Unfortunately, the emotionally charged atmosphere of the Olympic trials did not allow Stephens to fully enjoy the moment. He was hoping to send one more young swimmer to the Olympics last night, but 15-year-old Whitney Phelps struggled to a sixth-place finish in the women's 200-meter butterfly and failed to qualify. He also was hoping that Nall would crank up a big race earlier in the meet and win a place on the team, but it wasn't to be.

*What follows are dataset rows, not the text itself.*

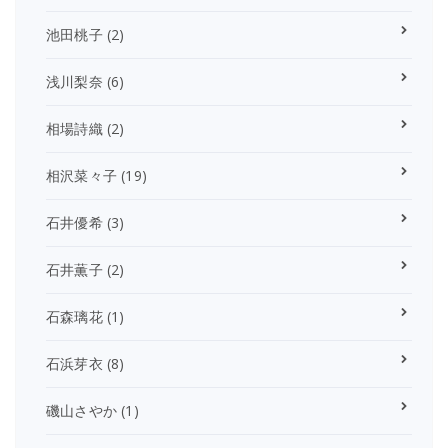
池田桃子
(2)
浅川梨奈
(6)
相場詩織
(2)
相沢菜々子
(19)
石井優希
(3)
石井薫子
(2)
石森璃花
(1)
石浜芽衣
(8)
磯山さやか
(1)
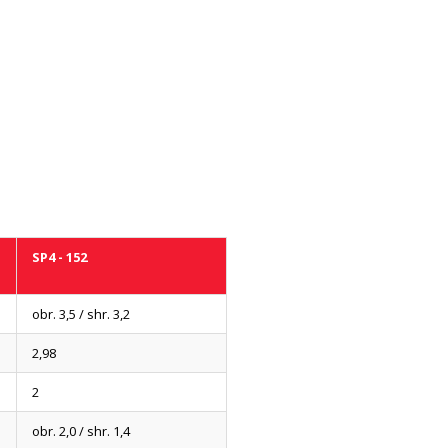
SP4 - 152
obr. 3,5 / shr. 3,2
2,98
2
obr. 2,0 / shr. 1,4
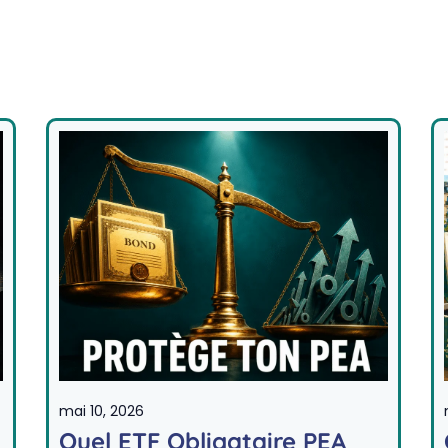
mai 10, 2026
Quel ETF Obligataire PEA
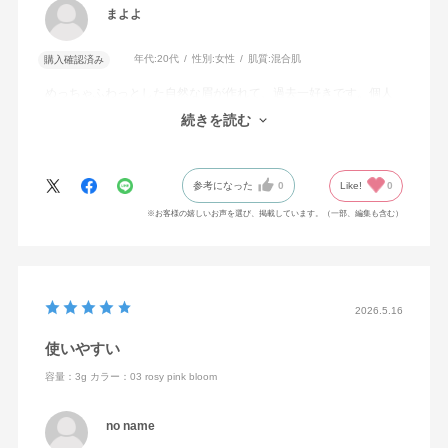
まよよ
年代:
20代
性別:
女性
肌質:
混合肌
購入確認済み
めっちゃふわっとした自然な眉が作れて、過去一好きです。個人
的にパレットが思ったより大きめだったので、この先長く持つと
続きを読む
思ってます！
参考になった
0
Like!
0
※お客様の嬉しいお声を選び、掲載しています。（一部、編集も含む）
2026.5.16
使いやすい
容量：3g
カラー：03 rosy pink bloom
no name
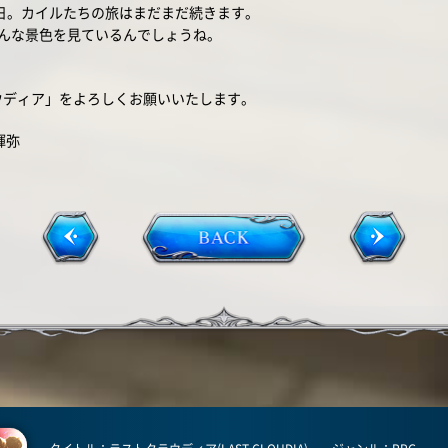
0日。カイルたちの旅はまだまだ続きます。
はどんな景色を見ているんでしょうね。
。
ウディア」をよろしくお願いいたします。
輝弥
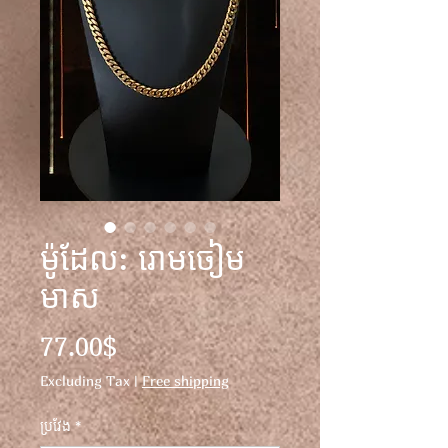
ម៉ូដែល: រោមចៀម
មាស
Price
77.00$
Excluding Tax
|
Free shipping
ប្រវែង
*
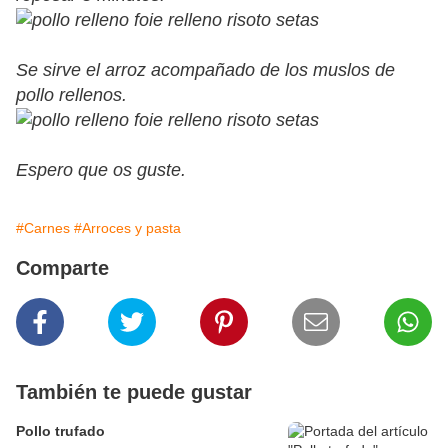
Se sirve el arroz acompañado de los muslos de
pollo rellenos.
Espero que os guste.
#Carnes
#Arroces y pasta
Comparte
También te puede gustar
Pollo trufado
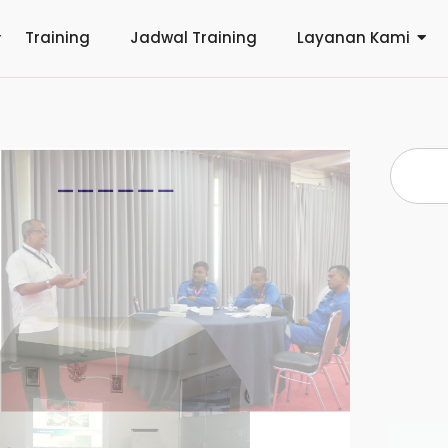
Training
Jadwal Training
Layanan Kami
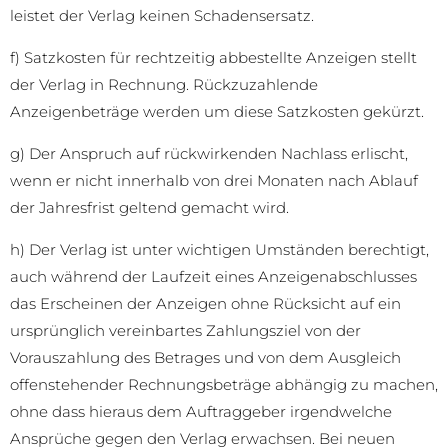
leistet der Verlag keinen Schadensersatz.
f) Satzkosten für rechtzeitig abbestellte Anzeigen stellt
der Verlag in Rechnung. Rückzuzahlende
Anzeigenbeträge werden um diese Satzkosten gekürzt.
g) Der Anspruch auf rückwirkenden Nachlass erlischt,
wenn er nicht innerhalb von drei Monaten nach Ablauf
der Jahresfrist geltend gemacht wird.
h) Der Verlag ist unter wichtigen Umständen berechtigt,
auch während der Laufzeit eines Anzeigenabschlusses
das Erscheinen der Anzeigen ohne Rücksicht auf ein
ursprünglich vereinbartes Zahlungsziel von der
Vorauszahlung des Betrages und von dem Ausgleich
offenstehender Rechnungsbeträge abhängig zu machen,
ohne dass hieraus dem Auftraggeber irgendwelche
Ansprüche gegen den Verlag erwachsen. Bei neuen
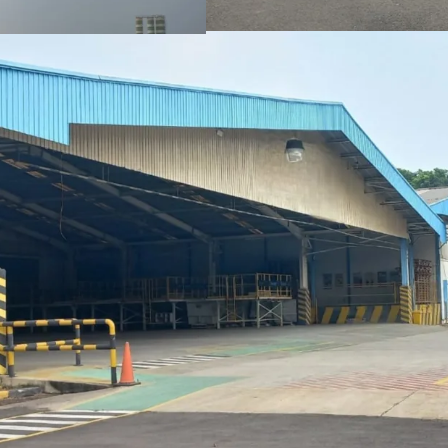
With the surrounding
area, The property i
the future.
Owned by notable m
Fasilitas bekas pabr
terawat baik untuk a
Terletak di Cikampek,
diakses dengan truk k
Cocok untuk mengem
untuk memenuhi permi
misalnya Kota Bukit 
Dengan area di seki
perumahan dan komers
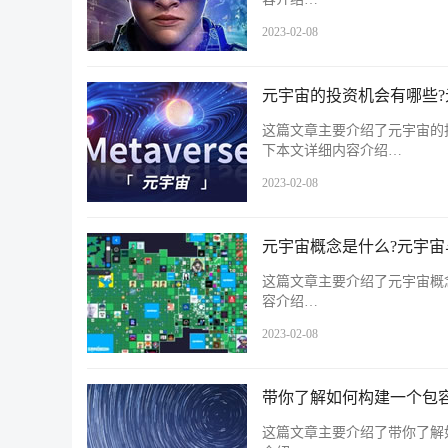
2023-02-08
元宇宙的投资机会有哪些
这篇文章主要介绍了元宇宙的
下本文详细内容介绍…
2023-02-08
元宇宙概念是什么?元宇
这篇文章主要介绍了元宇宙概
容介绍…
2023-02-08
带你了解如何构建一个包
这篇文章主要介绍了带你了解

"When you have Whitney and Anita, who are hard-working and hard-nosed swimmers that our younger kids look up to, and they don't get there, you have to feel a little sense of loss," Stephens said. "But that's part of the game."
Phelps was considered a solid candidate to make the team, perhaps NBAC's top candidate going into the trials, but she swam a 2: 14.45, well behind her lifetime best and slower than her preliminary heat. UCLA's Annette Salmeen won the final in 2: 12.39, and Trina Jackson finished second to qualify for her third event.
The final night of competition produced another handful of interesting and sometimes emotional storylines:
Multi-medal candidate Tom Dolan failed to become the first male swimmer to win four events at the trials since Mark Spitz in 1972. He finished seventh in the 200-meter backstroke. Brad Bridgewater won the race in 1: 59.16 to qualify for his first Olympiad and Tripp Schwenk finished second to qualify in his second event.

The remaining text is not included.